I've been using it for a while to develop internal tools and I've been really impressed at how you can build complex applications with just pure HTML/CSS/JS
Previously I'd use React but now its not as clear to me the reason I would do that since either way I would just be developing through Claude.
It feels almost like the framework is just an implementation detail.
I find myself using a lot less libraries in general as well.
It kind of gives you a bit of NIH syndrome since the time cost is so low to roll your own sometimes.
Conversely, I had Claude build a webapp for internal purposes to help translate some content we were creating. It was done in HTML, JS and tailwind with no framework. After a while, I could see that the jank it kept adding would be a problem so I had Claude refactor it using sveltekit.
Instead, I feel it's enabled us to more freely choose what frontend framework(s) we want to implement. Based on the problem we're trying to solve.
There's only so much that 1 human can become an expert at. Before AI assistants, we had to make some choices: I cannot become an expert at React, Vue, Angular, Svelte, SolidJS, Quik, and Astro/Alpine/HTMX simultaneously. Too much. So I must pick one or two that I think are best-suited for me. Learn them deeply. Then apply them everywhere.

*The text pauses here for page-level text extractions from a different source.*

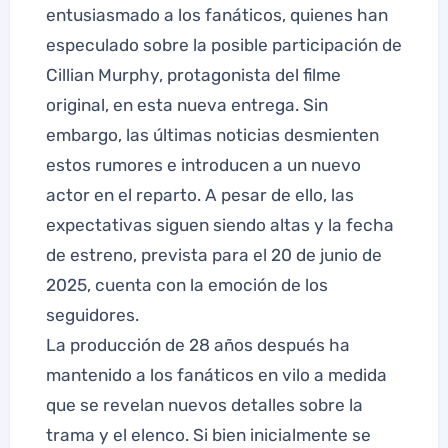
entusiasmado a los fanáticos, quienes han
especulado sobre la posible participación de
Cillian Murphy, protagonista del filme
original, en esta nueva entrega. Sin
embargo, las últimas noticias desmienten
estos rumores e introducen a un nuevo
actor en el reparto. A pesar de ello, las
expectativas siguen siendo altas y la fecha
de estreno, prevista para el 20 de junio de
2025, cuenta con la emoción de los
seguidores.
La producción de 28 años después ha
mantenido a los fanáticos en vilo a medida
que se revelan nuevos detalles sobre la
trama y el elenco. Si bien inicialmente se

With AI assistants, there's more freedom. I'm not an expert at Svelte. But if there's a web problem I feel Svelte would solve best? Then that's what I can use. If I really need React's virtual DOM? Then go that direction. If what I'm building is so simple that a static website with basic HTML and JS and a CSS framework is sufficient? I can go that direction.
Granted, there are absolutely risks for relying on AI assistants to write code you don't comprehend or understand. There are times I'm okay with it. And times I am not.
But as for your question, am I less-likely to use frontend frameworks now? No, I'm actually using them more than I did previously. I'm just being choosier about what I truly need, versus what's overkill.